ABOUT THE FACILITATOR
"Wake-Up Writing - Developing Effective Communications Skills" evolved from Paul's experience in journalism, marketing, advertising and NGO development.
Paul's international career (he has lived and worked in more than 60 countries) began in Southeast Asia, where he worked for 12 years, first in the Malaysian state of Sarawak on Borneo as an education volunteer for the United States Peace Corps and then as creative director of advertising agencies in Singapore and Indonesia where he created advertising for international companies including Boots, Inter-Continental Hotels, Peugeot, Kraft, Trebor, Reckitt and Colman, Panasonic, and Unilever.

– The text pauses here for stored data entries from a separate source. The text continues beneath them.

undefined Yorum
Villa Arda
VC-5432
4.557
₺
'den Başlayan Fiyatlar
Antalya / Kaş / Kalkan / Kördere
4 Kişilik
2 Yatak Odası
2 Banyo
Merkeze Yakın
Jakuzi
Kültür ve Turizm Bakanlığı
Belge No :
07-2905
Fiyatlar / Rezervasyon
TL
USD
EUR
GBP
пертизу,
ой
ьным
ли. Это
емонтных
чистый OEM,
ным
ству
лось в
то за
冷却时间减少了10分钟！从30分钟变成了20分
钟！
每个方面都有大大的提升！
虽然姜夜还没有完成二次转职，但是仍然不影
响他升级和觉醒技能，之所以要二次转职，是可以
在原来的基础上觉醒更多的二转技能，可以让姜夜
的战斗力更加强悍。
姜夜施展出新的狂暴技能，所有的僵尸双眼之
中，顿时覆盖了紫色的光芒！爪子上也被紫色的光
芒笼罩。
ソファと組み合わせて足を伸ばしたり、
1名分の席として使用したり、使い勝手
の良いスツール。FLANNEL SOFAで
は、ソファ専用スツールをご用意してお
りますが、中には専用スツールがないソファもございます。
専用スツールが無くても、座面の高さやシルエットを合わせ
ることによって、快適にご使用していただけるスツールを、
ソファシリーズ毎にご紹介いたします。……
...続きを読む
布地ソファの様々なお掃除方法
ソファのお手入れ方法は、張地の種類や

After moving to Switzerland he created the international public awareness and fund-raising campaigns for WWF-World Wildlife Fund International, based in Switzerland. Their efforts helped put such emerging issues as the destruction of the tropical rainforest and the loss of biological diversity on the world agenda.

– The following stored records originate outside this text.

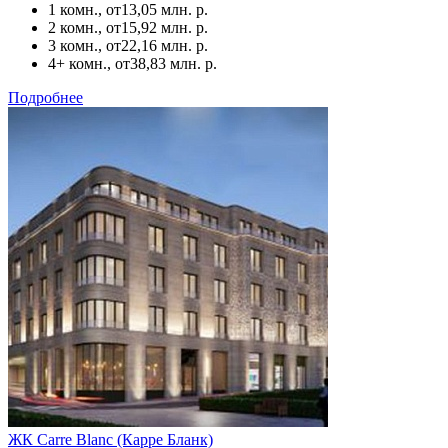
1 комн., от
13,05 млн. р.
2 комн., от
15,92 млн. р.
3 комн., от
22,16 млн. р.
4+ комн., от
38,83 млн. р.
Подробнее
ЖК Carre Blanc (Карре Бланк)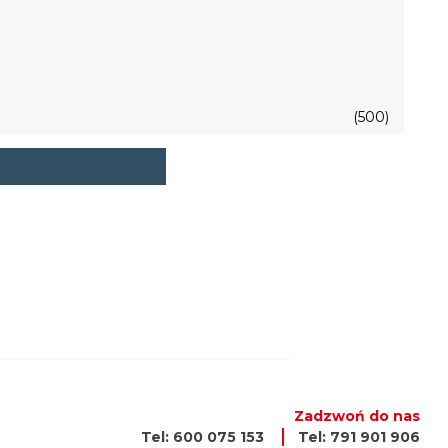
(500)
Zadzwoń do nas
Tel: 600 075 153
Tel: 791 901 906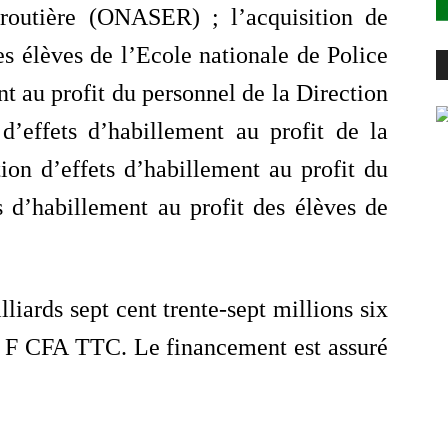
é routière (ONASER) ; l’acquisition de
des élèves de l’Ecole nationale de Police
nt au profit du personnel de la Direction
d’effets d’habillement au profit de la
ion d’effets d’habillement au profit du
s d’habillement au profit des élèves de
liards sept cent trente-sept millions six
0) F CFA TTC. Le financement est assuré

Paul helps companies and public and not-for-profit organisations develop communications strategies and materials. His clients include the U.S. Agency for International Development, United Nations Aids program, World Wide Fund for Nature, and the World Conservation Union. He also works as communications director of the International Osteoporosis Foundation. Affiliations: Fellow, Royal Geographic Society, member PEN International, member American Society of Journalists and Authors.

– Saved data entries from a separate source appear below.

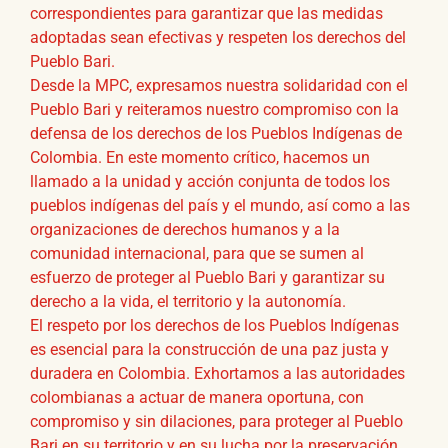
correspondientes para garantizar que las medidas
adoptadas sean efectivas y respeten los derechos del
Pueblo Bari.
Desde la MPC, expresamos nuestra solidaridad con el
Pueblo Bari y reiteramos nuestro compromiso con la
defensa de los derechos de los Pueblos Indígenas de
Colombia. En este momento crítico, hacemos un
llamado a la unidad y acción conjunta de todos los
pueblos indígenas del país y el mundo, así como a las
organizaciones de derechos humanos y a la
comunidad internacional, para que se sumen al
esfuerzo de proteger al Pueblo Bari y garantizar su
derecho a la vida, el territorio y la autonomía.
El respeto por los derechos de los Pueblos Indígenas
es esencial para la construcción de una paz justa y
duradera en Colombia. Exhortamos a las autoridades
colombianas a actuar de manera oportuna, con
compromiso y sin dilaciones, para proteger al Pueblo
Bari en su territorio y en su lucha por la preservación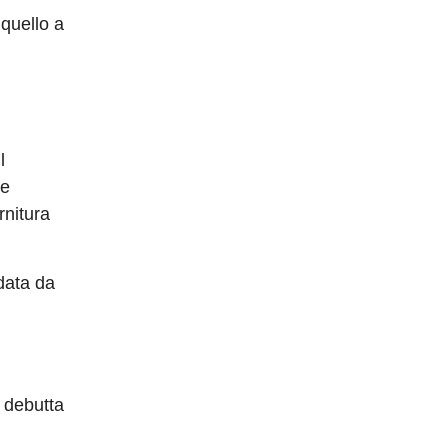
quello a
l
 e
rnitura
data da
 debutta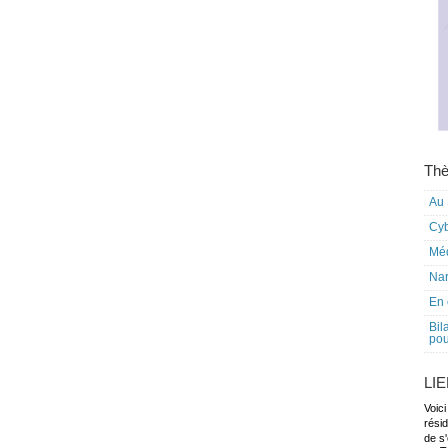
Thè
Au 
Cy
Mé
Nar
En 
Bil
pou
LI
Voici
rési
de s'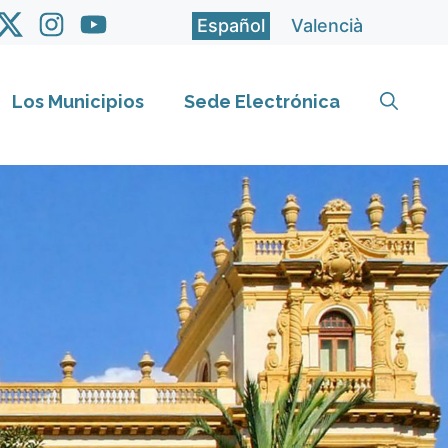
Español
Valencià
Los Municipios
Sede Electrónica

Paul has written more than 600 by-lined articles for international publications such as the International Herald Tribune, Wall Street Journal, Geographical, CNN Traveller, BBC Wildlife, International Wildlife, Earth Times, Golf Vacations, GQ, and Gemini News Service. Other publications: co-author, with Jeff McNeely of Soul of the Tiger: Searching for Nature's Answers in Southeast Asia, Eco-Bluff Your Way to Instant Environmental Credibility, project originator of Tanah Air: Indonesia's Biodiversity, editorial advisory board of Indonesian Heritage Encyclopaedia. Redheads, Paul's comic conservation novel set in Borneo, is about tribal uprisings, corrupt government officials and schizophrenic orang-utans. Daniel Quinn, author of Ishmael, said "Redheads does for the struggle to save the rain forests of Borneo what Catch 22 did for the struggle to stay alive in World War II".